Fact: Even when you are taking antibiotics, you are not 100% safe from gonorrhea. If, for instance, you have been diagnosed with gonorrhea and are receiving antibiotic treatment for it, you are not advised to engage in any kind of sexual activity for the meantime so as not to endanger your sexual partner. Also, if, for example, your partner has been diagnosed with it and are receiving antiobiotic treatment for it, you cannot just start taking antibiotics to protect yourself and then still have unprotected sex with them. It is crucial that you have a serious discussion with your doctor about it to understand how gonorrhea treatment actually works.

Myth #3: You can get gonorrhea from public toilets.

Fact: The bacteria that cause gonorrhea, as well as the other types of sexually transmitted infections, cannot survive outside of the human body, so there is no way they can stay alive on a toilet seat, just waiting for a chance to strike another victim. This idea that you can get STIs via the use of public toilets is a complete myth that everyone should stop believing in.

Myth #4: There is no known cure for gonorrhea.

antibiotic capsules

Fact: We are so fortunate that we live in a time when treatments for different kinds of diseases, including gonorrhea, exist. If gonorrhea is diagnosed early on, it can easily be cured using antibiotics. Usually, doctors prescribe gonorrhea patients with cefixime or cetrifiaxone, which are injectable medications, and azithromycin, which is a tablet, to be taken for a number of weeks until the infection is totally eradicated. However, if your gonorrhea is detected late, treating it might be more challenging, and undoing the damage it has done to your body might be impossible. The importance of early detection and diagnosis cannot be emphasized enough for the efficacy of the treatments available.

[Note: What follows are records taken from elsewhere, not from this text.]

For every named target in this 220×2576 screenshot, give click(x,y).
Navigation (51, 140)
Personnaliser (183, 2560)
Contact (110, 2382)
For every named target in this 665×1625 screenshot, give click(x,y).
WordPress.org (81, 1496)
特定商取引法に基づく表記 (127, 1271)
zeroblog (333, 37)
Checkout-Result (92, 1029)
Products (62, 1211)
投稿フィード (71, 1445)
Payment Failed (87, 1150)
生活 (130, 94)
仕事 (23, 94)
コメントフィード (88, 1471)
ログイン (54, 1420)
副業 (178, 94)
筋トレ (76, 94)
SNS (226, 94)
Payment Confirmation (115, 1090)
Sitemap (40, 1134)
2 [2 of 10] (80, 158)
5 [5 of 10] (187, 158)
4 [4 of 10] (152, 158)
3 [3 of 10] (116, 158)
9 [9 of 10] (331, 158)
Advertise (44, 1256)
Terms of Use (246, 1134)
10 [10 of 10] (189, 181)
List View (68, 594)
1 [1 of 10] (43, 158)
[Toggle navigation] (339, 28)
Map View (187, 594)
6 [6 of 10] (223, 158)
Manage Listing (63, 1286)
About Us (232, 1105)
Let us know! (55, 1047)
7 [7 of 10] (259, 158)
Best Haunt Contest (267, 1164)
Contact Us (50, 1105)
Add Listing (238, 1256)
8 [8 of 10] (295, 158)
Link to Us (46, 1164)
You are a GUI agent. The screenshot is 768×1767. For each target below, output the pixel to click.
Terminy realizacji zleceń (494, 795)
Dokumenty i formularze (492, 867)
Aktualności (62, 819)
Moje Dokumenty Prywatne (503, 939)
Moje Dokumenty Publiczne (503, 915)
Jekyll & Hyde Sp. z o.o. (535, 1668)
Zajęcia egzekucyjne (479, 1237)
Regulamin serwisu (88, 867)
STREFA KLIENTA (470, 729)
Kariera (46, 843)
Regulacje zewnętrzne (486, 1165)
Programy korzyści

Myth #5: Only adults are in danger of contracting gonorrhea.

Fact: While a significant number of cases of gonorrhea involve adult men and women, there are times when the infection strikes babies too. If a woman who has gonorrhea gets pregnant or if a pregnant woman gets infected with gonorrhea, she can transmit the bacteria to her child during child birth. When this happens, the baby can suffer from eye infections that may eventually lead to blindness. This is why it is crucial that pregnant women undergo gonorrhea testing to find out whether they are infection-free or not, and lower the risk of passing the STI on to their babies.